**Problem requirements:**
Look through the records below, and copy out every line that holds the string "estudio".

━━━━

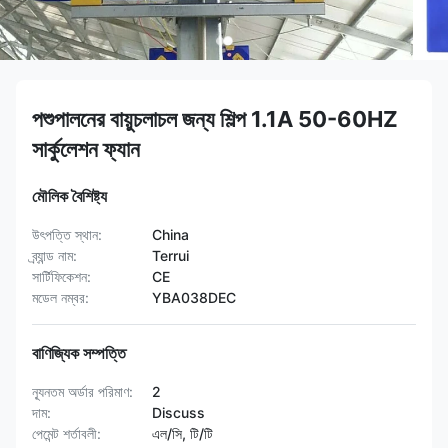
পশুপালনের বায়ুচলাচল জন্য শিল্প 1.1A 50-60HZ
সার্কুলেশন ফ্যান
মৌলিক বৈশিষ্ট্য
উৎপত্তি স্থান:
China
ব্র্যান্ড নাম:
Terrui
সার্টিফিকেশন:
CE
মডেল নম্বর:
YBA038DEC
বাণিজ্যিক সম্পত্তি
ন্যূনতম অর্ডার পরিমাণ:
2
দাম:
Discuss
পেমেন্ট শর্তাবলী:
এল/সি, টি/টি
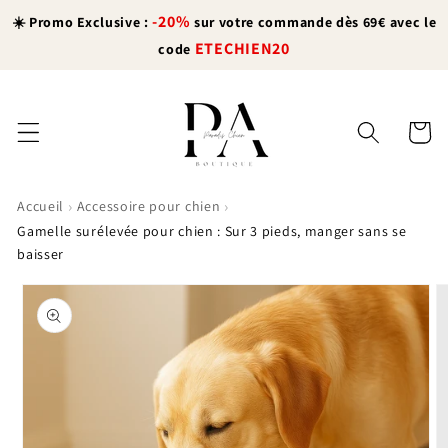
et
-20%
passer
☀️ Promo Exclusive :
sur votre commande dès 69€ avec le
au
ETECHIEN20
code
contenu
Panier
›
›
Accueil
Accessoire pour chien
Gamelle surélevée pour chien : Sur 3 pieds, manger sans se
baisser
Passer aux
informations
produits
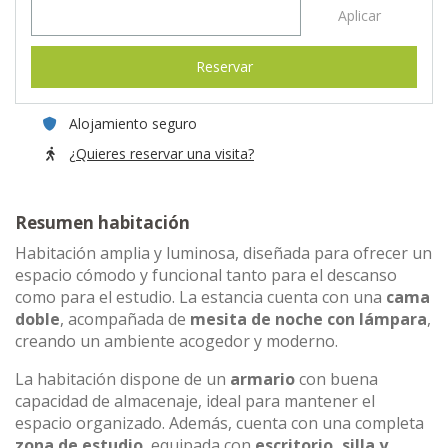
Aplicar
Reservar
Alojamiento seguro
¿Quieres reservar una visita?
Resumen habitación
Habitación amplia y luminosa, diseñada para ofrecer un
espacio cómodo y funcional tanto para el descanso
como para el estudio. La estancia cuenta con una
cama
doble
, acompañada de
mesita de noche con lámpara
,
creando un ambiente acogedor y moderno.
La habitación dispone de un
armario
con buena
capacidad de almacenaje, ideal para mantener el
espacio organizado. Además, cuenta con una completa
zona de estudio
, equipada con
escritorio, silla y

━━━━

**Solution to the problem:**
como para el estudio. La estancia cuenta con una
zona de estudio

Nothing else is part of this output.